Pierre Mabille chez Galerie Fournier    

        Il fallait s’y attendre. Depuis des années que Pierre Mabille utilise pour son art pictural une apparence abstraite allongée en forme d’amande, il devenait évident qu’il continuerait son commerce en la démultipliant par analogies à toutes les occasions. Il l’interprète comme un modèle fragile, sensible aux images passées ou immédiates ou comme tout peintre cultivé et amoureux de son travail, comme un sujet propre à des dérives subjectives, voire des rencontres et des rimes éventuellement incongrues, voire un patern et une empreinte propres à satisfaire sa curiosité dans le travail. Cette fois, les clins d’œil en direction des peintres qu’il apprécie intimement se multiplient en échos subtils, en rendez-vous formels et imaginaires, en échanges-minutes, en points de vue personnels, en citation explicite d’une œuvre forte dans son panthéon artistique.     

         L’exposition intitulée «Variété » rassemble une série de dessins, des peintures et des livres de poèmes illustrés.     Sur le mur, les dessins réalisés au lavis déclinent des scénettes et des paysages habités semblant provenir d’albums anciens illustrés. De véritables micro-encyclopédies sur des rencontres et des considérations sur l’art et sa vie créative sont mises en situation et en images. Le jeu consiste à débusquer les amandes quelle qu’en soit la forme proche ou décalée et en même temps y reconnaître de multiples allusions à des artistes réputés et à l’histoire de l’art. Le style est espiègle et tendre, le ton est mâtiné d’enfance. Les citations apparaissent inattendues et questionnantes, la culture et l’humour du peintre lui permettent chaque fois de s’appuyer sur une opportunité spectaculaire de chaque référent.    

         Ailleurs dans la galerie, un vaste polyptique fait de douze tableaux de taille et d’orientation différentes décline le même plaisir de peindre en surprenant le regard. Les images d’amandes sont toujours là, mises en scène et en images selon des modalités de proximité et de clins d’œil ou d’hommage à des peintres aimés. Les peintures emplissent et en même temps débordent leurs supports, les amandes se chevauchent, s’entremêlent, s’agencent entre elles ou se distinguent par morceau et transparence. Jadis peintes par aplat, mises en scène dans des constructions architecturées ou impressionnistes, elles s’apparentent, cette fois à des mondes visuels imaginaires dans des atmosphères oniriques. L’artiste excelle dans les nuances chromatiques en initiant des effets de miroir et de réverbérations entre les formes et leur présence sensible. Les contours sont parfois irréguliers, ils manquent parfois de visibilité, tout est comme effacé, flou ou estompé, souvent provisoire et avec une fraîcheur d’esquisse.

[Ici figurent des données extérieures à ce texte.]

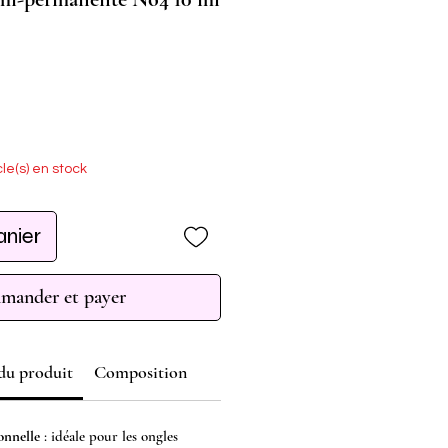
cle(s) en stock
anier
ander et payer
 du produit
Composition
onnelle
: idéale pour les ongles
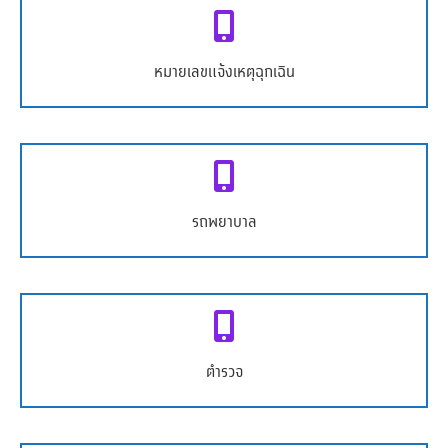
หมายเลขโทรศัพท์
หมายเลขแจ้งเหตุฉุกเฉิน
911
หมายเลขโทรศัพท์
รถพยาบาล
997
หมายเลขโทรศัพท์
ตำรวจ
999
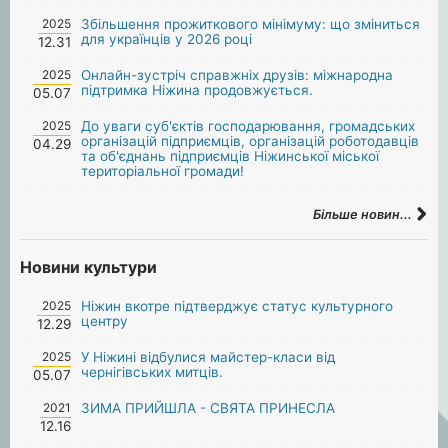
2025
Збільшення прожиткового мінімуму: що зміниться
для українців у 2026 році
12.31
2025
Онлайн-зустріч справжніх друзів: міжнародна
підтримка Ніжина продовжується.
05.07
2025
До уваги суб'єктів господарювання, громадських
організацій підприємців, організацій роботодавців
04.29
та об'єднань підприємців Ніжинської міської
територіальної громади!
Більше новин...
Новини культури
2025
Ніжин вкотре підтверджує статус культурного
центру
12.29
2025
У Ніжині відбулися майстер-класи від
чернігівських митців.
05.07
2021
ЗИМА ПРИЙШЛА - СВЯТА ПРИНЕСЛА
12.16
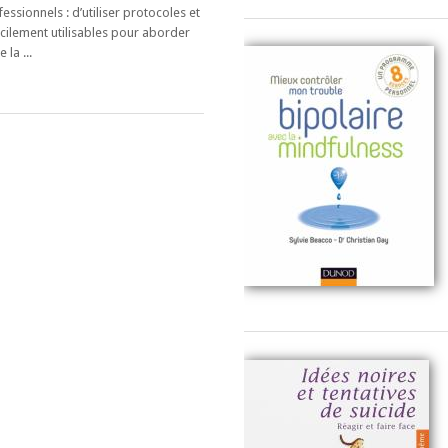
essionnels : d’utiliser protocoles et
acilement utilisables pour aborder
 la ...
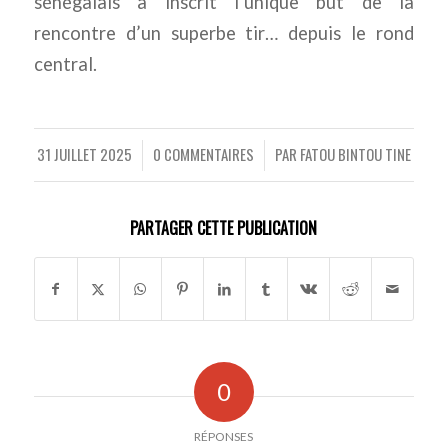
sénégalais a inscrit l’unique but de la
rencontre d’un superbe tir… depuis le rond
central.
31 JUILLET 2025
0 COMMENTAIRES
PAR
FATOU BINTOU TINE
/
/
PARTAGER CETTE PUBLICATION
0
RÉPONSES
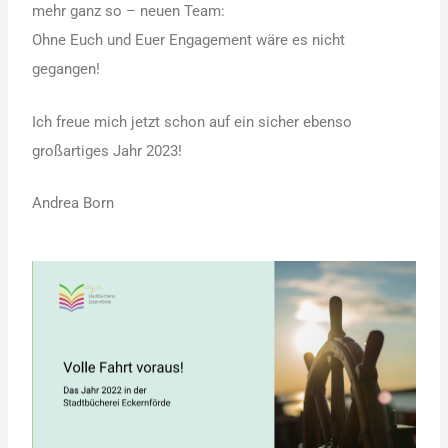
mehr ganz so – neuen Team:
Ohne Euch und Euer Engagement wäre es nicht
gegangen!
Ich freue mich jetzt schon auf ein sicher ebenso
großartiges Jahr 2023!
Andrea Born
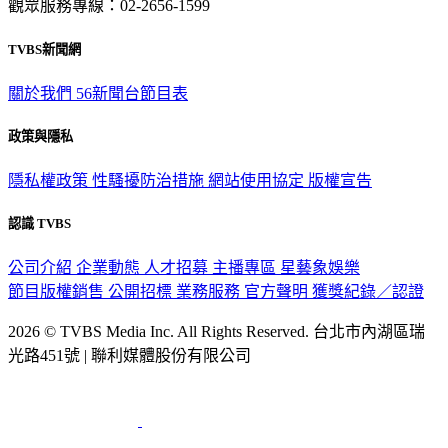
TVBS新聞網
關於我們
56新聞台節目表
政策與隱私
隱私權政策
性騷擾防治措施
網站使用協定
版權宣告
認識 TVBS
公司介紹
企業動態
人才招募
主播專區
星藝象娛樂
節目版權銷售
公開招標
業務服務
官方聲明
獲獎紀錄／認證
2026 © TVBS Media Inc. All Rights Reserved. 台北市內湖區瑞
光路451號 | 聯利媒體股份有限公司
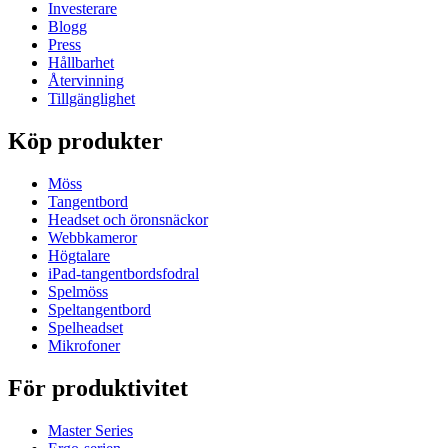
Investerare
Blogg
Press
Hållbarhet
Återvinning
Tillgänglighet
Köp produkter
Möss
Tangentbord
Headset och öronsnäckor
Webbkameror
Högtalare
iPad-tangentbordsfodral
Spelmöss
Speltangentbord
Spelheadset
Mikrofoner
För produktivitet
Master Series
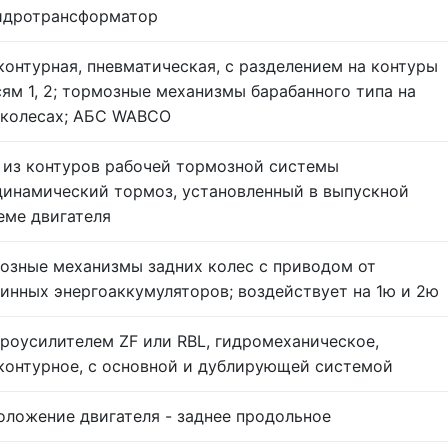
гидротрансформатор
контурная, пневматическая, с разделением на контуры
сям 1, 2; тормозные механизмы барабанного типа на
 колесах; АБС WABCO
 из контуров рабочей тормозной системы
динамический тормоз, установленный в выпускной
еме двигателя
озные механизмы задних колес с приводом от
инных энергоаккумуляторов; воздействует на 1ю и 2ю
дроусилителем ZF или RBL, гидромеханическое,
контурное, с основной и дублирующей системой
оложение двигателя - заднее продольное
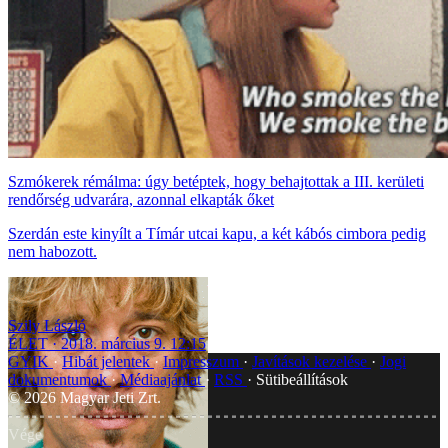
Szmókerek rémálma: úgy betéptek, hogy behajtottak a III. kerületi
rendőrség udvarára, azonnal elkapták őket
Szerdán este kinyílt a Tímár utcai kapu, a két kábós cimbora pedig
nem habozott.
Szily László
ÉLET
2018. március 9. 12:15
GYIK
Hibát jelentek
Impresszum
Javítások kezelése
Jogi
dokumentumok
Médiaajánlat
RSS
Sütibeállítások
©
2026
Magyar Jeti Zrt.
Vége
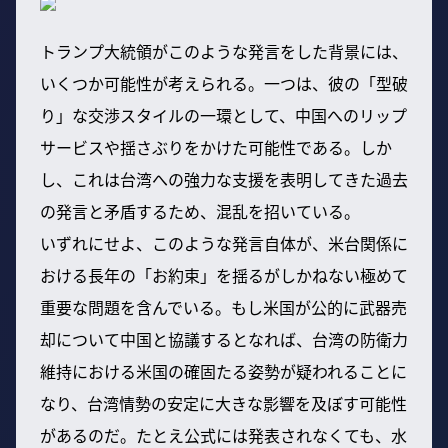
トランプ大統領がこのような発言をした背景には、
いくつか可能性が考えられる。一つは、彼の「型破
り」な交渉スタイルの一環として、中国へのリップ
サービスや揺さぶりをかけた可能性である。しか
し、これは台湾への強力な支援を表明してきた過去
の発言と矛盾するため、混乱を招いている。
いずれにせよ、このような発言自体が、米台関係に
おける長年の「お約束」を揺るがしかねない極めて
重要な問題を含んでいる。もし米国が公的に武器売
却について中国と協議するとなれば、台湾の防衛力
維持における米国の確固たる姿勢が疑われることに
なり、台湾情勢の安定に大きな影響を及ぼす可能性
があるのだ。たとえ公式には発表されなくても、水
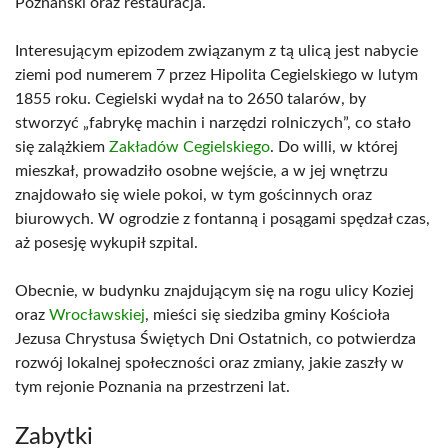
Poznański oraz restauracja.
Interesującym epizodem związanym z tą ulicą jest nabycie
ziemi pod numerem 7 przez Hipolita Cegielskiego w lutym
1855 roku. Cegielski wydał na to 2650 talarów, by
stworzyć „fabrykę machin i narzędzi rolniczych”, co stało
się zalążkiem
Zakładów Cegielskiego
. Do willi, w której
mieszkał, prowadziło osobne wejście, a w jej wnętrzu
znajdowało się wiele pokoi, w tym gościnnych oraz
biurowych. W ogrodzie z fontanną i posągami spędzał czas,
aż posesję wykupił szpital.
Obecnie, w budynku znajdującym się na rogu ulicy Koziej
oraz
Wrocławskiej
, mieści się siedziba gminy Kościoła
Jezusa Chrystusa Świętych Dni Ostatnich, co potwierdza
rozwój lokalnej społeczności oraz zmiany, jakie zaszły w
tym rejonie Poznania na przestrzeni lat.
Zabytki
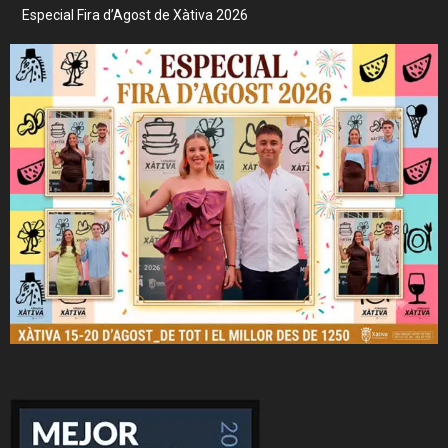
Especial Fira d’Agost de Xàtiva 2026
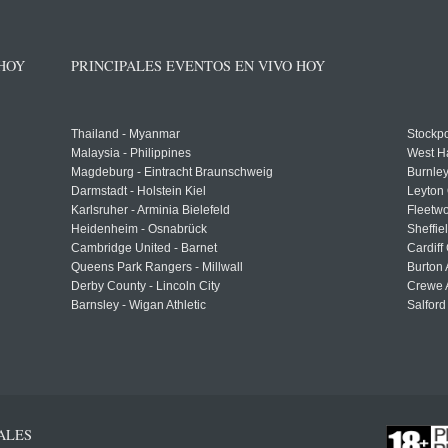
 HOY
PRINCIPALES EVENTOS EN VIVO HOY
Thailand - Myanmar
Stockpo
Malaysia - Philippines
West H
Magdeburg - Eintracht Braunschweig
Burnley
Darmstadt - Holstein Kiel
Leyton 
Karlsruher - Arminia Bielefeld
Fleetwo
Heidenheim - Osnabrück
Sheffi
Cambridge United - Barnet
Cardiff
Queens Park Rangers - Millwall
Burton 
Derby County - Lincoln City
Crewe A
Barnsley - Wigan Athletic
Salford
ALES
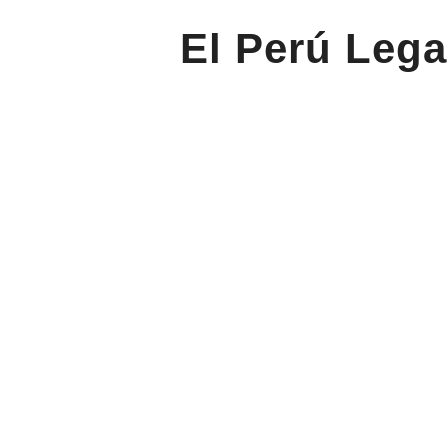
El Perú Lega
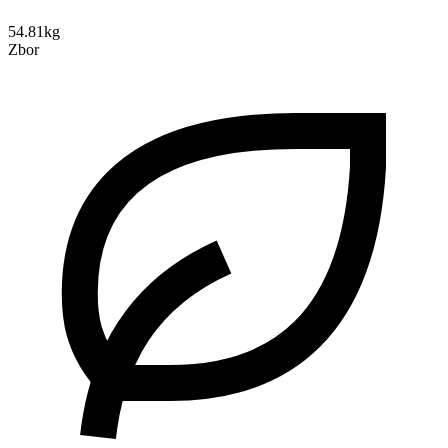
54.81kg
Zbor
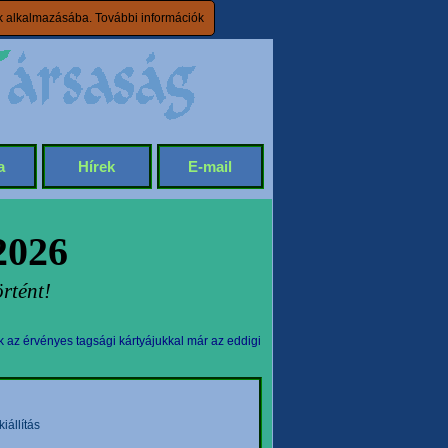
ik alkalmazásába.
További információk
a
Hírek
E-mail
2026
rtént!
k az érvényes tagsági kártyájukkal már az eddigi
állítás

Pas d’anecdote, uniquement des faits créatifs de peintre. Il est encore possible de seulement peindre, d’engager et de faire parler la couleur seule, instaurer et faire rimer des sensations colorées dans des contextes à la fois poïétiques et poétiques. A travers sa pratique discrètement instaurative, Pierre Mabille articule des concepts esthétiques malins sur la nature et l’avancement rigoureux d’un travail de plasticien.    

         Les livres montrent une activité créatrice intense et continue. Affirmées depuis des années, les attaches du peintre avec l’écriture poétique et l’édition d’art affleurent dans des productions d’auteur complexes. Chaque livre accompagne l’exposition dans un ensemble choral où le talent littéraire de son auteur croise ses multiples sources d’inspirations plastiques. L’amande resurgit, s’emmêle de mots amusés, de trouvailles littéraires et d’illustrations. Dans « son atelier partout », l’artiste déambule, écoute et s’arrête, attend et repart, voyage, lit et finit par surprendre en peignant et en marchant à la fois.